Open-source code repository SourceForge has advised users to change their passwords following a concerted hacking attack. The attack, launched last Wednesday, targeted developer infrastructure and involved the compromise of SourceForge.net servers. SourceForge detected the attack and quickly disabled CVS, ishell, file uploads, …
Better safe than sorry
No cover up. Everyone involved was contacted, intrusion was detected early and appropriate measures were taken in a timely fashion. Password reset was painless. Job well done i would say.
And there I sat over the weekend wondering who in the world would try to hack an open source website and for which reason...
So far I'm coming up empty...
To incorporate some malicious code in projects hosted there.
Just like their SSHD was modded, so could be any of the projects hosted there if they had compromised SF accounts.
The Rabid Right on both sides of the pond have blamed Open Source for the existance of Wikileaks. They have said that pretty much anything 'open' must be a danger as it isn't controllable directly either by huge multinationals or by governments. It isn't under the control of such outfits as NewsCorp and anything Fox so becomes and remains an enemy of the state.
Also that the script kiddes who have been causing a little bit of hassle are getting thier tools for nothing.
T.P.T.B. need to know who is in charge, who is repsonsible, who they can blame, who they can pillory and belittle, who they can frame for these attacks against 'common decency and democracy'.
They still haven't bloody got it, have they?
One easy reason would be to have a few extra spamming servers - I remember some article saying that a compromised linux server is a very reliable master for a spambot net :-) the irony...
The web form to ask for reset is broken
I understand the rationale, but the reset process is a little broken.
I can't reset my password as it seems to be linked to the email address from my previous employer. I do not have access to this mailbox as they saw fit to close our office and make us all redundant in August 2009.
Unfortunately the form that deals with this kind of problem seems to be broken and keeps validating the email address field that it has hidden instead of the boxes to give relevant info to assist you. i.e. if you fill in the email before choosing the option to recover your account, it sends a password reset to that email address anyway, if you don't fill it in, it complains that you haven't done so :-(
I've emailed them, so hopefully it's something that they can fix easily as I'm sure I won't be the only person in this situation.

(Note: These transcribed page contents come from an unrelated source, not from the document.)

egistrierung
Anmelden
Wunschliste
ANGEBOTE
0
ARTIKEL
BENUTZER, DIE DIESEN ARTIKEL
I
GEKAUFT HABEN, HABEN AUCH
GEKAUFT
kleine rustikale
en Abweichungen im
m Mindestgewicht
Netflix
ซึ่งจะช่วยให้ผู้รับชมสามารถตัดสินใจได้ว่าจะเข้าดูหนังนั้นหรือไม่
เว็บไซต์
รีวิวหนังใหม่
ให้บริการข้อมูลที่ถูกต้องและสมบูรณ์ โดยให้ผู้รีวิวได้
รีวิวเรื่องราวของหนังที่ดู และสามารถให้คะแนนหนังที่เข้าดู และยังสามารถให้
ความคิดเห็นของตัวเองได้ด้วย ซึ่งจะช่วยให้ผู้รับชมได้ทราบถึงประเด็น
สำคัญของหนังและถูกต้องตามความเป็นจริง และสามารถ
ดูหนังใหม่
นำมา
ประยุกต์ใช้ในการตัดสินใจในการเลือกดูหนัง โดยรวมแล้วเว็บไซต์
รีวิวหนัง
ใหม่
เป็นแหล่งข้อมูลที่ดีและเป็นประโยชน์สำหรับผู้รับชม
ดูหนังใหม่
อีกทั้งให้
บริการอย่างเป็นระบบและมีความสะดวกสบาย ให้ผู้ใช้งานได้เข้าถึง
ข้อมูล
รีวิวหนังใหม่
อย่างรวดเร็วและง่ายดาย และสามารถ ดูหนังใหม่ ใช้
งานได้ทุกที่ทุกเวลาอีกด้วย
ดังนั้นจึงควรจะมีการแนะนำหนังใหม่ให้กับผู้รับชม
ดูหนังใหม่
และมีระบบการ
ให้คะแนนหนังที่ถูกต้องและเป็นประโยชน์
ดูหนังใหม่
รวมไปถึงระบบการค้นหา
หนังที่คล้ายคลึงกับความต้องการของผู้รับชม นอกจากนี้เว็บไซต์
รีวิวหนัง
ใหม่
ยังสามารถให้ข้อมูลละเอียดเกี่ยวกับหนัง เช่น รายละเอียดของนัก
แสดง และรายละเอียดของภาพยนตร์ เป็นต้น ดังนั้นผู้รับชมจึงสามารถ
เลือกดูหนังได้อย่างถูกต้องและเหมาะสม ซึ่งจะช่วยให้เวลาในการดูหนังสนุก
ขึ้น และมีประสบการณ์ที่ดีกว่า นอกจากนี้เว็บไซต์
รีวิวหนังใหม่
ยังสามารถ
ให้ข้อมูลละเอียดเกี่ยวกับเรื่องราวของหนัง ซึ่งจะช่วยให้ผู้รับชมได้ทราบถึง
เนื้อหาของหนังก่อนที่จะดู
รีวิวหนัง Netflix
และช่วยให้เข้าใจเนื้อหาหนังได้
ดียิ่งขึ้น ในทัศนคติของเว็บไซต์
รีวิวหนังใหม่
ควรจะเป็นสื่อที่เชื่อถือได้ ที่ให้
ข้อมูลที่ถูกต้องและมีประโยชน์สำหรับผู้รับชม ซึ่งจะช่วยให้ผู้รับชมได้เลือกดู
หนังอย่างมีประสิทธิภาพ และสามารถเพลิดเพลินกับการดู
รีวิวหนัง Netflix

errr, if it's linked to the wrong account then, err, PEBKAC?
Problem is with a broken feature of the form
As I said, the form is broken. The I'm referring to is supposed to be for those who can't remember what email address they used. The field it validates is one that gets hidden and /should/ be empty. If it is empty, then sending the reset details fails.
I freely admit that I should have updated my email address before this happened, but that doesn't change the issue of the very functionality designed for idiots such as myself being broken.

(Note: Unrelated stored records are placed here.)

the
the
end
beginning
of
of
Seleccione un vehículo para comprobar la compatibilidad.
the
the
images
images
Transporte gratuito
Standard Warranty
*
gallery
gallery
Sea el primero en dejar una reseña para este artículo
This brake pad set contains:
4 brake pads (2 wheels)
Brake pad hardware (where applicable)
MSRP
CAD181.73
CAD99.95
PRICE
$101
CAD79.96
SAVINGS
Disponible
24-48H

There was I getting a tad pissed off with the intermittant drizzle of "please ensure your details are up to date" requests that turn up in my inbox.
I shall be more tolerant of people reminding me of the bleedin' obvious in the light of that.

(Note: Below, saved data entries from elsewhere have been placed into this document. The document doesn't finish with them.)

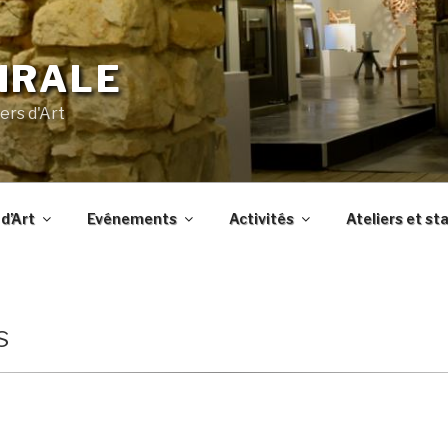
IRALE
ers d'Art
d’Art
Evénements
Activités
Ateliers et st
s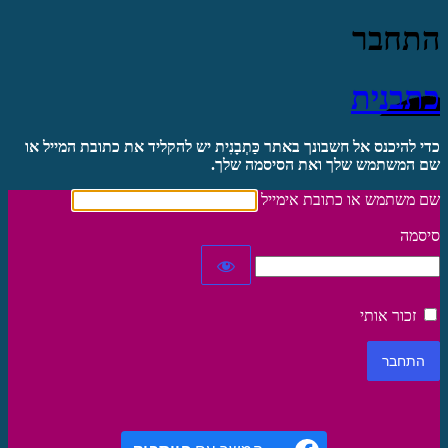
התחבר
כתבנית
כדי להיכנס אל חשבונך באתר כַּתְבָנִית יש להקליד את כתובת המייל או
שם המשתמש שלך ואת הסיסמה שלך.
שם משתמש או כתובת אימייל
סיסמה
זכור אותי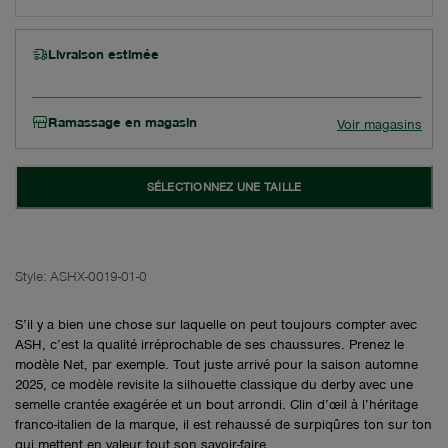
Livraison estimée
Ramassage en magasin
Voir magasins
SÉLECTIONNEZ UNE TAILLE
Style:
ASHX-0019-01-0
S’il y a bien une chose sur laquelle on peut toujours compter avec
ASH, c’est la qualité irréprochable de ses chaussures. Prenez le
modèle Net, par exemple. Tout juste arrivé pour la saison automne
2025, ce modèle revisite la silhouette classique du derby avec une
semelle crantée exagérée et un bout arrondi. Clin d’œil à l’héritage
franco-italien de la marque, il est rehaussé de surpiqûres ton sur ton
qui mettent en valeur tout son savoir-faire.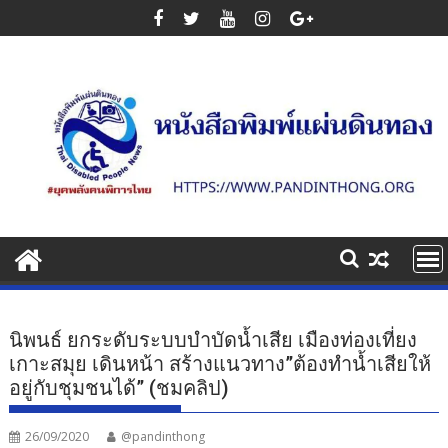
Skip
to
content
นิพนธ์ ยกระดับระบบบำบัดน้ำเสีย เมืองท่องเที่ยง
เกาะสมุย เดินหน้า สร้างแนวทาง”ต้องทำน้ำเสียให้
อยู่กับชุมชนได้” (ชมคลิป)
26/09/2020
@pandinthong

Yup, my bad. Obviously I didn't receive any emails reminding me to keep up to date, but it's an oversight on my part anyway.
Linux Is Ready To Duke It Out
+ SE Linux
+ SQUID (http and more) Proxy
+ lots of Secure Programming Languages
All the dire predictions of security experts now quickly come to fruition.
Not enforcing a shiny new one
"So, as a proactive measure we've invalidated your SourceForge.net account password. To access the site again, you'll need to go through the email recovery process and choose a shiny new password."
It's not enforcing a shiny new password though, I just successfully set my old one again, which should be prevented if a compromise is suspected.
@druck: So ?
You are incapable of inventing a new one ? Go to Windows please. Don't touch this commie Open-Source evil thing. It will require you to use your brain, ya know.